Ein Punkt ist bei den Arbeitszeiten noch entscheidend: Die Beschäftigten sind laut Reuter nicht verpflichtet, ständig ansprechbar zu sein. Auch für Mitarbeiter im Homeoffice bestehe das Recht auf Nichterreichbarkeit.

5. Arbeitsplatz: mehr als der Küchentisch

Flexibles Homeoffice findet meist am Esstisch statt. Da machen es sich viele Arbeitgeber aber zu einfach, kritisiert Reuter. Denn Homeoffice ist zwar flexibel, dabei aber kein Arbeitsplatz zweiter Klasse. „Der Arbeitgeber muss die notwendigen Arbeitsinstrumente und die notwendige Büroeinrichtung stellen, die den ergonomischen Anforderungen nach dem Stand der Technik und der arbeitswissenschaftlichen Erkenntnisse entspricht“, unterstreicht der Gewerkschafter.
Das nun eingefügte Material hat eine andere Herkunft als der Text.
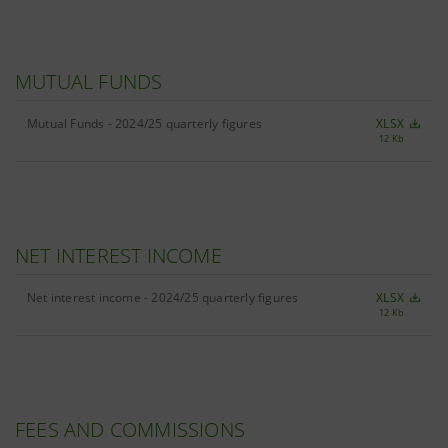
MUTUAL FUNDS
Mutual Funds - 2024/25 quarterly figures
XLSX
12 Kb
NET INTEREST INCOME
Net interest income - 2024/25 quarterly figures
XLSX
12 Kb
FEES AND COMMISSIONS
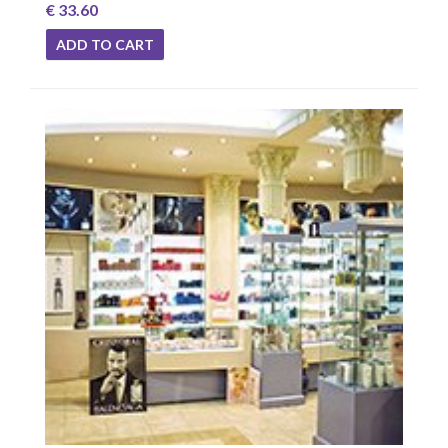
€ 33.60
ADD TO CART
Arbeitgeber seien auch beim selbstbestimmten mobilen Arbeiten gesetzlich verpflichtet, für die Sicherheit und Gesundheit der Beschäftigten Sorge zu tragen. „In der Regel wird die technische Ausstattung gestellt, für die erstmalige Einrichtung eine Pauschale gezahlt“, erklärt Reuter. Er verweist auf den Manteltarifvertrag einer Krankenkasse. Der sieht laut ver.di für Gebietsleiter pauschal 600 Euro vor, um das Homeoffice einzurichten (Mobiliar und Herrichtung der Räume).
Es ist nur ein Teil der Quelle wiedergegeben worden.